Only thirty years Gabírol
Lived here on this earth, but Fame
Through all lands proclaimed his timeless
Glory with her golden trumpet.
In the town of Cordoba there
Lived a Moor, his next-door neighbor,
Who wrote verses too and envied
Our great poet’s reputation.
When he heard the poet singing,
He would feel his bile rise, and
Every sweetness of the song was
Bitter wormwood in his mouth.
He enticed his hated neighbor
To his house by night and killed him,
And behind the house he buried
The dead body in the garden.
But behold now! From the ground
Where the body had been hidden,
Right away there grew a fig tree
Of an awesome loveliness.
Strangely long its fruit was, and its
Sweetness tasted strangely spicy.
Those who ate of it sank swooning
In an otherworldly rapture.
And because of this the people
Started whispering and talking,
Till before too long the rumor
Reached the Caliph’s noble ears.
Single-tongued, the Caliph tested
This strange fig-phenomenon
And appointed a commission
To investigate more closely.
Right away they asked some questions
Of the neighbor, beating him
On his soles with sixty lashes,
And the man confessed his crime.
Then they hurried to the fig tree,
Pulled it from the gaping earth, and
There, beneath the tree roots, lay the
Murdered body of Gabírol.
This with pomp and circumstance was
Buried, amid universal
Mourning, and the murderer was
Hanged that day in Cordoba.
Notes
1-4, If I ever should forget thee: A paraphrase of Psalm 137:5-6.

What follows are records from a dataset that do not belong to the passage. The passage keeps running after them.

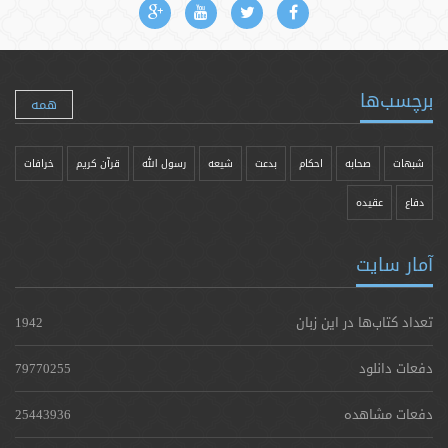
برچسب‌ها
همه
شبهات
صحابه
احکام
بدعت
شیعه
رسول الله
قرآن کریم
خرافات
دفاع
عقیده
آمار سایت
تعداد کتاب‌ها در این زبان
1942
دفعات دانلود
79770255
دفعات مشاهده
25443936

26-27, seven hundred fifty / years: According to Heine’s source, Yehuda Halevi was born in 1105.
29, Toledo: He was actually born in Tudela.
47, trope: The ritual chanting used for the reading of the Torah.
52, shalshélet: One of the rarest cantillation marks, occurring just four times in the whole Torah. It is rendered musically by a long and elaborate string of notes, giving a strong emphasis to the word it marks.
53, Targum Onkelos: A famous Aramaic paraphrase of the Bible. Its authorship is traditionally attributed to the Roman convert Onkelos (ca. 35-110 CE).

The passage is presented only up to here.